Low-carb diet can include good carbs
Your grocery cart should be full – of fruits and vegetables. That might seem to be a challenge for persons on a low-carb diet that limits even the beneficial carbs in plant foods, especially in the early phases of the diet. However, the South Beach Diet lists 83 (!) legumes and vegetables that can be eaten in Phase One. The key, of course, is to limit the serving size to no more than ½ cup of legumes and two cups of vegetables with any meal. Two cups may sound like a lot for a weight-reduction diet but it is not a lot of calories because vegetables are comprised mostly of water and fiber.
A two-cup “serving” is about the size of a medium-sized person’s fist. You can confirm the size of your own fist by putting 2 cups of water in a 4-cup measuring cup. Immerse your fist and see where the water level ends up. Your fist then becomes a practical guide to a 2-cup serving size.
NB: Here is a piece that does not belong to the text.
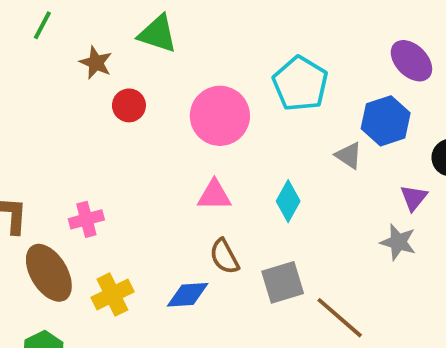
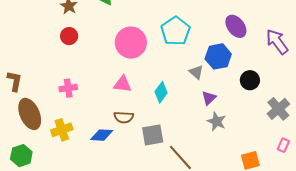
red circle: (129, 105) -> (69, 36), moved
purple triangle: (414, 198) -> (209, 98), moved
pink cross: (86, 219) -> (68, 88), moved
brown semicircle: (224, 256) -> (124, 117), turned -66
If you’re a big guy it might be only 2/3 of your fist; if you are small-framed it might be a little more. Don’t get hung up on small differences!!
Vegetables – and even fruits — have very few calories per ounce; their fiber and water content give you a feeling of fullness that goes a long way to relieving hunger and especially, cravings. And the more colorful they are the higher content of antioxidants. Plants give us more vitamins than any other food and although they lose some of these in storage and shipping, only whole grains even come close. And junk food? Forgeddaboutit!